I know where you're coming from. My DH has a job that means he travels a similar amount to yours, and often the trips are at short notice which means cancelled plans etc. Mine had to spend 3 weeks on Australia when I was nearly eight months pregnant, I still remember the very minute he told me about that trip! I know also that long haul is more disruptive. You count on there being two of you the day he's back but actually he's struggling with jet lag so it takes out more days than you'd bargained for. Personally I find those days are harder, when he's not there I don't expect him to help, but when he is, I do, even if he's tired. I couldn't comment, obviously, on the rest of your relationship and what else might be at play here, and obviously my husband isn't yours but for what it's worth (because believe me, I have deeply resented his job, but I have made a kind of peace with it):
it does get easier when the kids are bigger, really, truly it does. The stage you're at is the worst but you will get your own routine with the DC, they will get used to having DH away and they will be just a little bit more independent (my DC are bigger then yours but not really big and we have a completely different but completely normal routine when DH is away and have done for some time)
what are the chances of a new job also requiring travel? Some careers do, it's the whole line of work not just the company, so even if he moved, would it actually give you what you'd like? Again, my DH isn't yours, but I have to accept that a new job for him is just different travel, it'll never be no travel. We're on job 3 of our marriage, all with travel, his, not mine.
If this is really the only thing as your original post suggests, can you (both - and the both bit is really important) put your energies into how that time he has to spend away can be easier for you so, can his family help out as well as yours? Do you have a babysitter - or can you find one - so that you can have something you do regularly that can carry on regardless when he's away? What do you need from him when he's back? Do you need some time (evenings, weekends, etc) away so you can have a break?
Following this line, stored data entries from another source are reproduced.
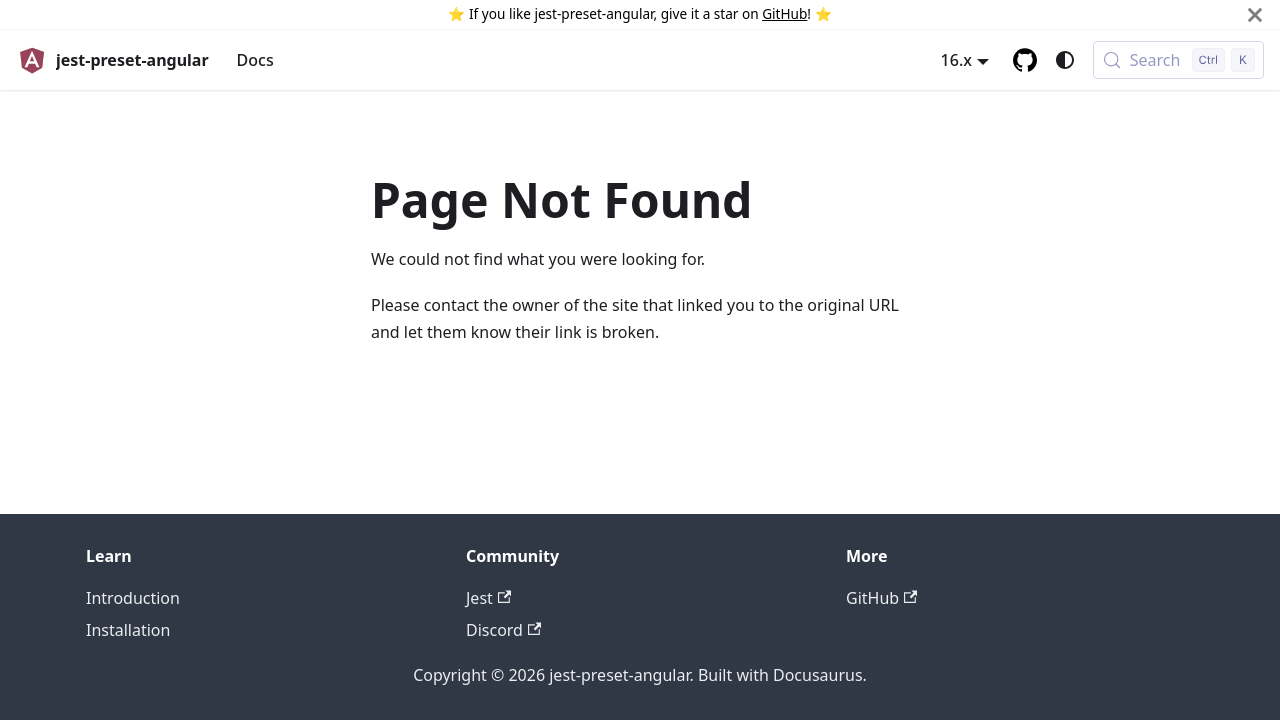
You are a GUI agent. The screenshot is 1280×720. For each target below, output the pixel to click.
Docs (255, 60)
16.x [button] (956, 60)
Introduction (133, 598)
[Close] (1255, 14)
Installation (128, 630)
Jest (488, 598)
Are there some dates/ times that you really need him home that he can stick to - and yes that might be a difficult conversation for him at work from time to time,( but in my world it's nothing more than I do when I have to do all the sick child cover when he's away because there's no-one I can share it with)
Can you still speak to him properly when he's away? Time zones can be a challenge and to be honest after a full on day there are times I'd rather have a nice quiet evening by myself rather than a call. But it is important to know that if something comes up that you need to talk through with him, that there'll be a way to do that.
I wouldn't necessarily recommend moving closer to his work, unless that works for you all for other reasons, the issue is the travel but not the commute, right? So moving closer won't change that and you'll lose your support network. Sure you'll get another one but the effort is maybe not what you need right now.
A big thing is how much he likes his job, sounds like he's doing really well and he's obviously well regarded (why does it matter how it got it? Seems irrelevant?). He doesn't sound like he really wants to change - and to be honest, if he loves it as you say and he's getting on well I'm not surprised he doesn't - so you probably need to both focus on how to make it work for you. It's hard because actually the travel is probably quite gruelling for him too, so he may well not get how hard it is to be left at home - I know this has been a recurring theme for me, but don't feel guilty, you're doing a full time job at home, you need a break as much as he does.
Your comment about "lack of control" struck a chord with me. You can't take control by insisting he leave a job you say he loves. But there are lots of other ways you can get some control back. Best of luck, and remember you are definitely not the only one with a travelling husband, not matter what your current circle of friends makes you feel.